Attention à ce graphique sur de prétendus nombres de mercenaires étrangers tués dans la région de Koursk
- Publié le 30 avril 2025 à 17:07
- Lecture : 10 min
- Par : Johanna LEHN, AFP Allemagne
- Traduction et adaptation : AFP France , Claire-Line NASS
Copyright AFP 2017-2025. Toute réutilisation commerciale du contenu est sujet à un abonnement. Cliquez ici pour en savoir plus.
"Koursk Ce n'était pas un terrain de jeu. Ce n'était pas Call of Duty. C'était la Russie. Et près de 5.000 mercenaires étrangers l'ont appris à leurs dépens. 1.963 Polonais, 1.230 Géorgiens, 917 Colombiens, 208 Français, 197 Allemands, 156 britanniques. Tous venus pour 'combattre l'agresseur russe', galvanisés par les récits de CNN et les promesses vides de Kiev. Résultat : une opération de nettoyage sans appel. (Les données sont fournies par le site Web de la société d'analyse allemande Statista.)", énonce une publication partagée plus de 330 fois sur X.
La publication diffuse un graphique à barres qui détaille le nombre de mercenaires, classés par nationalités, prétendument tués dans la région russe de Koursk. Au bas du visuel, le logo du portail allemand de statistiques Statista est visible, ce qui peut laisser penser qu'il s'agit de données officielles.

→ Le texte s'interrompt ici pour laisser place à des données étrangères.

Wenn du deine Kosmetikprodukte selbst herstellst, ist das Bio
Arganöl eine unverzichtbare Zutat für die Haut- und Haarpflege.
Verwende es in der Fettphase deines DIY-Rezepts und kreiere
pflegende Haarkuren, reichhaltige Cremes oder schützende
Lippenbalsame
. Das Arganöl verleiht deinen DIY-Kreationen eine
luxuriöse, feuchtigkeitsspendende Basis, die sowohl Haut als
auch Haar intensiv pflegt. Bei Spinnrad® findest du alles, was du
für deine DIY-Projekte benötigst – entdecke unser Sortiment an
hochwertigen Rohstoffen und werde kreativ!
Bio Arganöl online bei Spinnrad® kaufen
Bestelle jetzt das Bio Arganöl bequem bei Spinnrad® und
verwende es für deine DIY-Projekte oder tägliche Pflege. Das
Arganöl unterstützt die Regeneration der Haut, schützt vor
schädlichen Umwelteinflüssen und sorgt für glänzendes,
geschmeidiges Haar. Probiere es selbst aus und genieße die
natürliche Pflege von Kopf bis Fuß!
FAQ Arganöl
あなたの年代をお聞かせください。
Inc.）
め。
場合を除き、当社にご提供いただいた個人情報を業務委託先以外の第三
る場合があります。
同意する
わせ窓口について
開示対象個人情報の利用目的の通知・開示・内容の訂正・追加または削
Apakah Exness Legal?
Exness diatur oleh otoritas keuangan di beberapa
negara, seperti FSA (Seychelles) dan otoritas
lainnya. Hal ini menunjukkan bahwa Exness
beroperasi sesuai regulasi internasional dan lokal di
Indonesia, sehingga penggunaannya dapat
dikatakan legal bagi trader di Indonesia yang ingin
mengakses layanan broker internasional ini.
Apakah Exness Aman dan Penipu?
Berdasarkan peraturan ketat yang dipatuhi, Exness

Sous un titre en anglais indiquant "La nationalité des mercenaires dont les corps ont été découverts dans la région de Koursk, en Russie", le graphique liste des mercenaires supposément morts provenant de neuf pays, qui auraient combattu pour l'armée ukrainienne.
Le même graphique accompagné de descriptions semblables a accumulé d'autres centaines de partages sur X (1, 2) et a été diffusé sur Facebook par des internautes basés en France et en Afrique francophone.

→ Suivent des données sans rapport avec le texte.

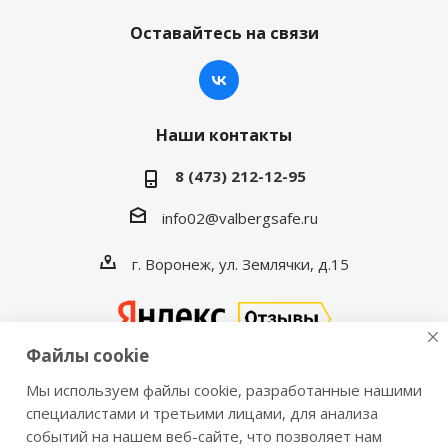
Оставайтесь на связи
Наши контакты
8 (473) 212-12-95
info02@valbergsafe.ru
г. Воронеж, ул. Землячки, д.15
Файлы cookie
Мы используем файлы cookie, разработанные нашими
2016-2026 © VALBERGSAFE.RU — Интернет-магазин
специалистами и третьими лицами, для анализа
событий на нашем веб-сайте, что позволяет нам
сейфов Valberg и металлической мебели Практик.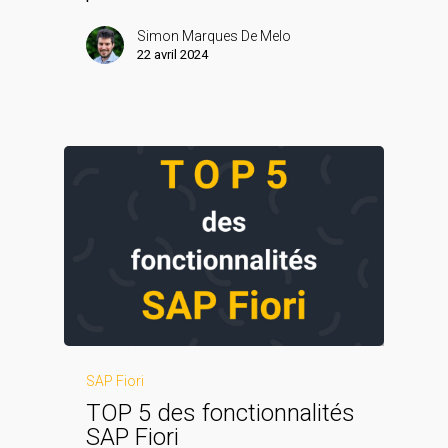
Simon Marques De Melo
22 avril 2024
SAP Fiori
TOP 5 des fonctionnalités
SAP Fiori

Il a aussi été diffusé sur l'un des sites de la galaxie "Pravda", qui ressemblent à des portails d'information mais véhiculent régulièrement des contenus faux ou trompeurs, dont certains ont été vérifiés par l'AFP comme ici, ici, ici ou ici.
Selon le service français spécialisé dans la traque des ingérences numériques étrangères Viginum, ce site appartient à un réseau "structuré et coordonné" de 193 sites diffusant de la propagande russe visant des pays occidentaux (lien archivé ici). La France est une cible privilégiée de ce réseau, selon des données analysées par des chercheurs (lien archivé ici).
L'affirmation a aussi largement circulé en allemand, en anglais et en espagnol.

Mais ce graphique ne relaie pas des données officielles. Il usurpe l'identité de Statista et présente plusieurs incohérences, comme nous allons le voir.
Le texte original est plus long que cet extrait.